After months of blaming al-Qaeda style Islamists for the uprising that led to the implementation of a NATO-led operation in Libya, the Gadhafi regime it seems is ready for an image overhaul.
Sporting a new beard and fingering Islamic prayer beads while the timing of his interview with The New York Times coincided with the first few days after the start of Ramadan, the Muslim holy month, Saif al-Islam Gadhafi, Moammar Gadhafi's son and close confident warned that the regime was ready to launch a crusade on its opponents.
''We will have peace during Ramadan,'' 'The liberals will escape or be killed,'' The New York Times reported Saif al-Islam Gaddafi as saying. ''We will do it together,'' ''Libya will look like Saudi Arabia, like Iran. So what?'' the newspaper also quoted him as saying.
Saif Gadhafi's latest move has left more than one observer perplexed as threatening to form an alliance with Islamist is unlikely to impress neither the Libyans nor the few countries that called for a ceased fire from both the Gadhafi and the rebels forces. Saif's father and Libyan leader Moammar Gadhafi has in the past called for mass attacks on the rebel forces, but very few of them have materialised.
Saif also repeated the government's contention that Islamists were behind last week's killing of General Abdel Fatah Yunis, who was Moamer Kadhafi's right-hand man for decades prior to his defection earlier this year.
"They decided to get rid of those people -- the ex-military people like Abdel Fatah and the liberals -- to take control of the whole operation," Seif told the Times. "In other words, to take off the mask."

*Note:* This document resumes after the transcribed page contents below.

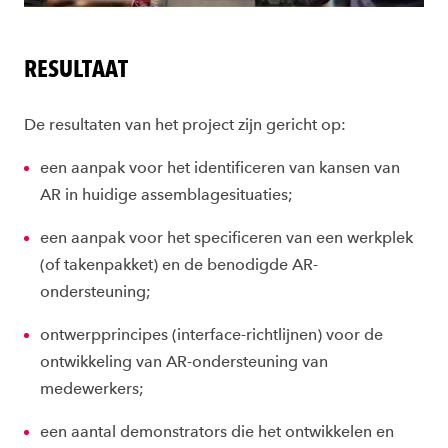
RESULTAAT
De resultaten van het project zijn gericht op:
een
aanpak voor het identificeren van kansen van
AR in huidige assemblagesituaties;
een
aanpak voor het specificeren van een werkplek
(of takenpakket) en de benodigde AR-
ondersteuning;
ontwerpprincipes
(interface-richtlijnen) voor de
ontwikkeling van AR-ondersteuning van
medewerkers;
een
aantal
demonstrators
die het ontwikkelen en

Could the idea of an Islamist-style revolution in the middle of Ramadan just turn out to be a PR stunt from the Gadhafi clan?
Gadhafi said he had talked to prominent figures from the Islamist movement and while, Ali Sallabi, a leading Islamist movement acknowledged he had spoken to Saif he formally dismissed any suggestion of an alliance, saying instead that the Libyan Islamists supported rebel leaders' calls for a pluralistic democracy without the Gadhafis.

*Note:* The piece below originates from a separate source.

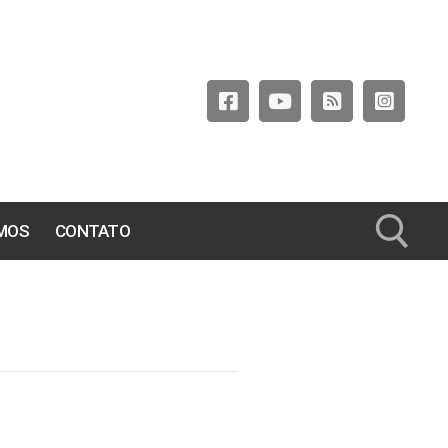
MOS
CONTATO
Pesquisar por:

''Liberals are a part of Libya,'' ''I believe in their right to present their political project and convince the people with it.'' Sallabi said.
According to Sallabi Gadhafi was also the one who first contacted the rebels.
''There were many discussions between him and the opposition,'' Mr Sallabi said. ''The first thing discussed is [the Gaddafis'] departure from power.''
Hinting that there is no love lost between the Islamists and the Gadhafi camps, Sallabi also denied claims islamists were responsible for the murder of General Younis.
"We condemn the criminal act against the martyr Abdel Fatah. We support probing the murder to put the killers on trial, regardless of their identity," he said.
"It is impossible that Islamists did such heinous crime. We condemn extremism and radicalism ... Islamist or secular."
Sallabi said "there are strong signs that the fifth column of Gaddafi's regime was behind the murder."
Gadhafi is not the first politician to resort to religion when support starts crumbling. In 2003, Saddam Hussein's whose party was mainly perceived as secular Arab nationalist party launched a "faith campaign", in 1994, just as anti-western feeling in the region saw an increase.
The campaign pushed for mandatory Qur'an studies in schools, new training centres for imams (Muslim teachers), which included the creation of a Saddam College (for Iraqis) and Saddam University of Islamic Studies (for foreigners) alcohol was banned in restaurants. And Saddam himself was often shown in prayer.
Leaders have used religion for political ends for a very long time but Islam has increasingly become a propaganda tool used by leaders embroiled in fights with western powers and defining the opposition as made up of liberals only departs from reality since clearly as Sallabi demonstrates Islamists movements in Libya appears to support the rebels.